Last month, Obama issued an executive order declaring Venezuela an "unusual and extraordinary threat to the national security" of the United States. The order imposed sanctions on seven individuals, including a prosecutor and six members of the military suspected of violating human rights during anti-government protests in the country on or since February 2014.

Maduro responded quickly. "You have no right to pick on the people of Venezuela, nor on this country of peace. You have made a mistake, President Obama," he said during a televised two-hour speech. "When the people of Venezuela remember who Barack Obama was in the future, you will be remembered as is Richard Nixon and George W. Bush: nefarious for Latin America and the Caribbean."

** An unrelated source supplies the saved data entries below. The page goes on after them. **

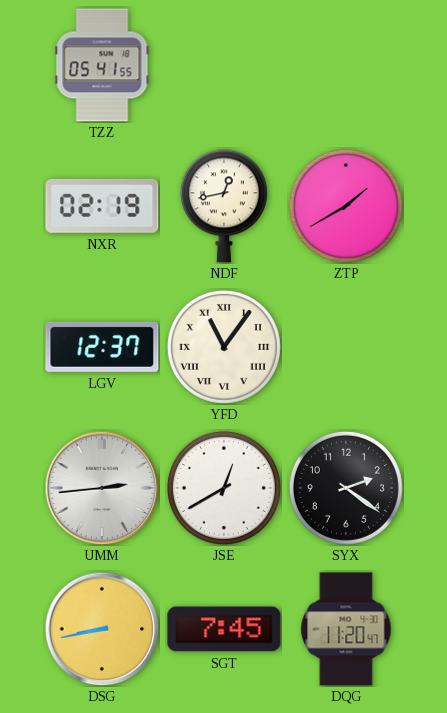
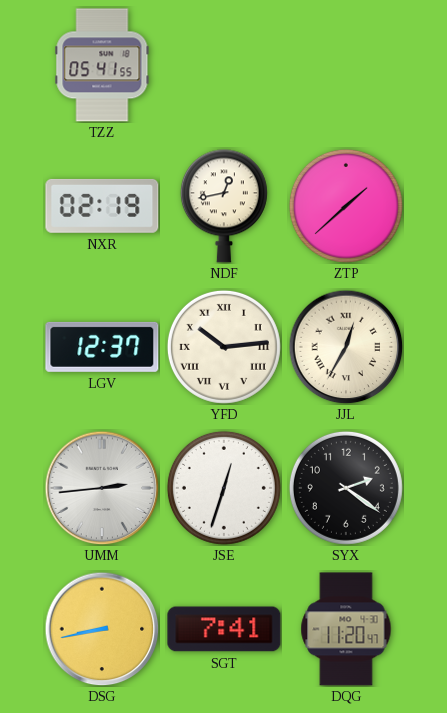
ZTP: 1:40 -> 1:38
YFD: 11:06 -> 10:14
JJL: none -> 12:35
JSE: 12:40 -> 12:33
SGT: 7:45 -> 7:41
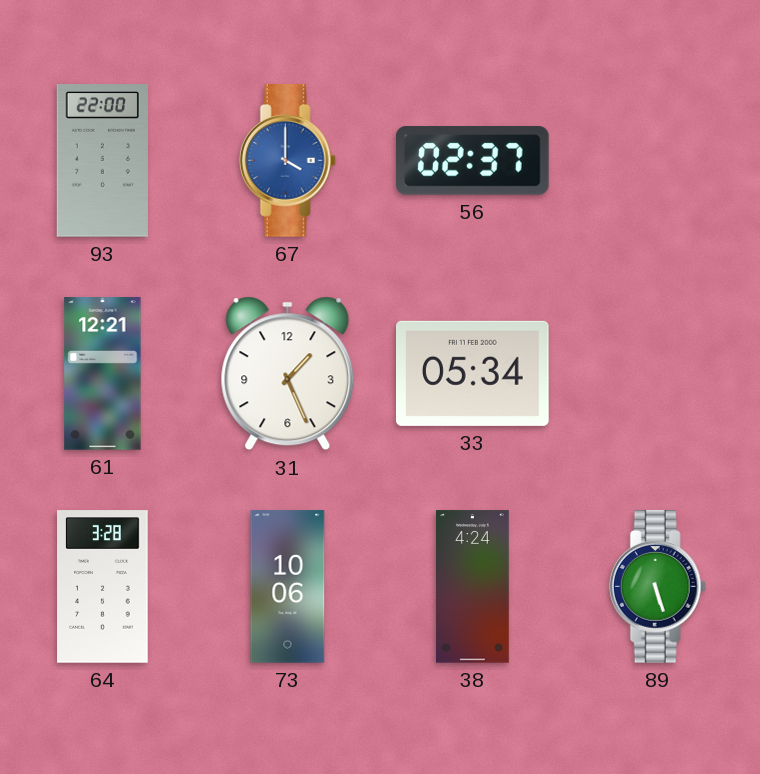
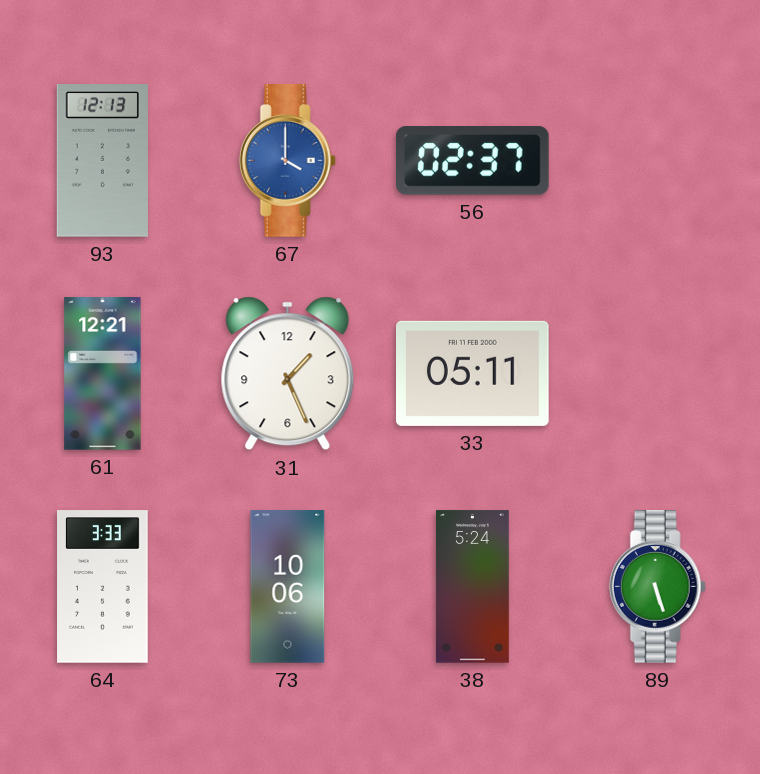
93: 22:00 -> 12:13
33: 05:34 -> 05:11
64: 3:28 -> 3:33
38: 4:24 -> 5:24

Shortly after, Maduro asked the Venezuelan Congress for emergency decree powers, announced an "anti-imperialist" national day, and launched a house-by-house signature campaign. For the first time in months, the anti-U.S. measures temporarily shifted attention away from the mass shortages of basic products, double-digit inflation and widespread criminal violence affecting the country.

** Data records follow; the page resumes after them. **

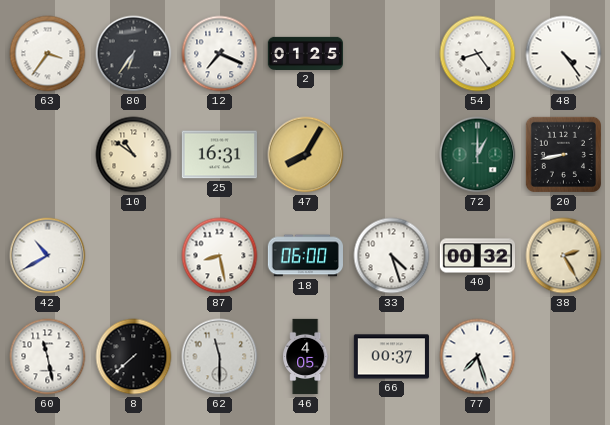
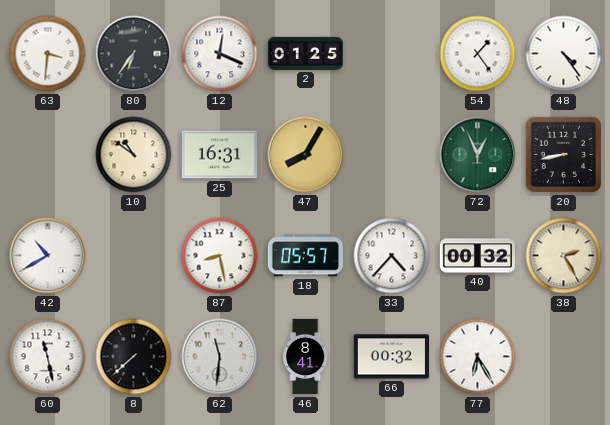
63: 3:36 -> 3:31
12: 7:19 -> 12:19
54: 8:24 -> 1:24
72: 1:00 -> 12:56
18: 06:00 -> 05:57
33: 4:27 -> 4:37
62: 11:30 -> 11:31
46: 4:05 -> 8:41
66: 00:37 -> 00:32
77: 7:27 -> 6:25
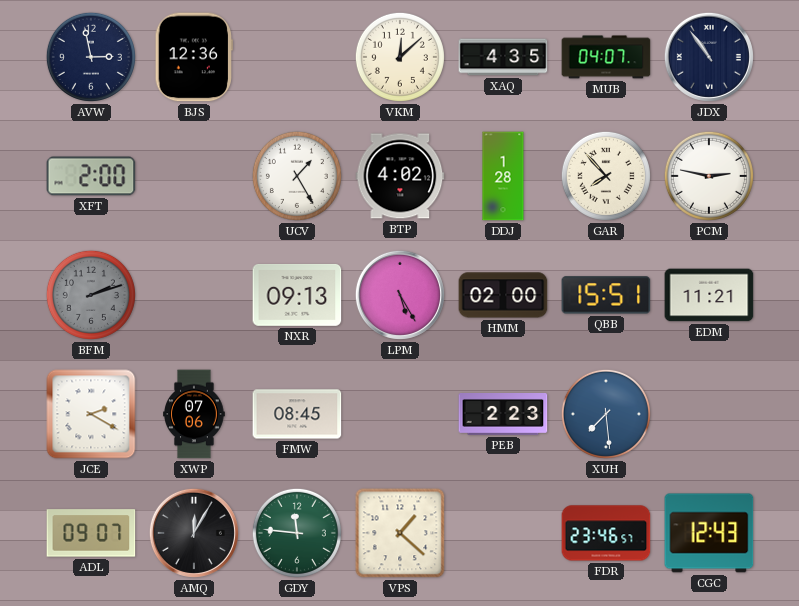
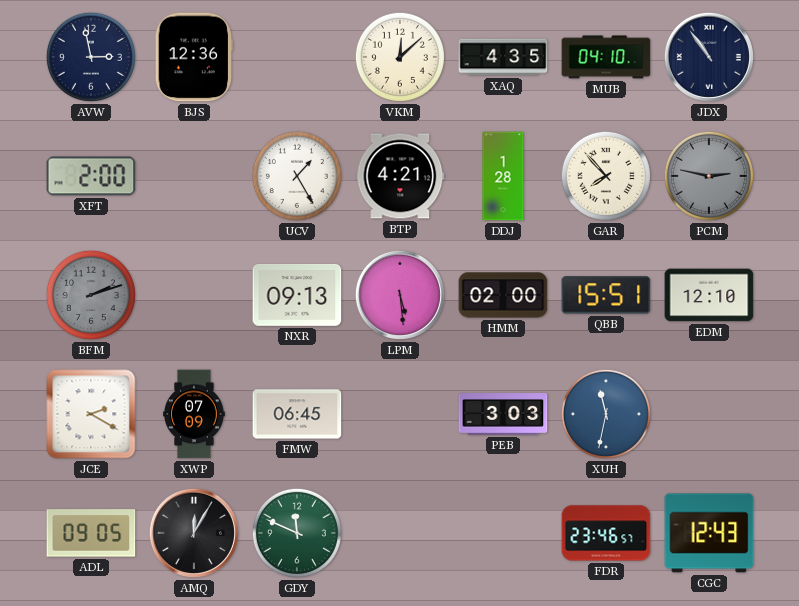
MUB: 04:07 -> 04:10
BTP: 4:02 -> 4:21
PCM dial: white -> grey
LPM: 5:25 -> 5:29
EDM: 11:21 -> 12:10
XWP: 07:06 -> 07:09
FMW: 08:45 -> 06:45
PEB: 2:23 -> 3:03
XUH: 7:29 -> 11:32
ADL: 09:07 -> 09:05
GDY: 11:46 -> 11:49
VPS: 1:22 -> none
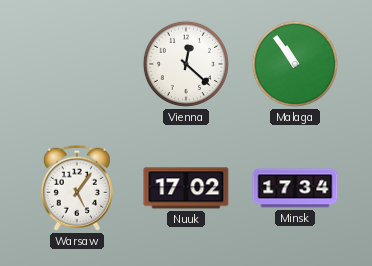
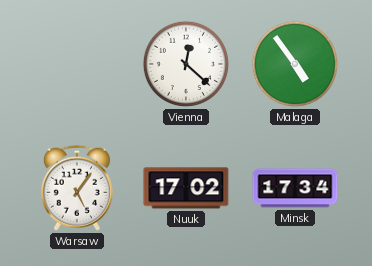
Malaga: 10:54 -> 4:54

The sanctions and Maduro's vociferous campaign against them dampened the acclaim Obama had garnered from leaders across the region, including Maduro, for easing the embargo with Cuba in December, his changing of U.S. immigration policy, and the $1 billion budget request for Central American nations plagued by slow economies and battered by drug gang violence.

A number of presidents, including Evo Morales of Bolivia and Daniel Ortega of Nicaragua, came out to support Maduro after the U.S. government declared Venezuela a national security threat. Juan Manuel Santos of Colombia said in interviews with local press that he rejected the sanctions. And the governing Castro, during his speech at the summit, said Obama should repeal the executive action.

When former Cuban President Fidel Castro, 88, appeared in public for the first time in over a year last month, it was to greet a group of Venezuelan visitors in the island.

"The Venezuelan government is taking advantage of something the U.S. did that was stupid to distract the discussion," said Joy Olson, executive director of the Washington Office on Latin America.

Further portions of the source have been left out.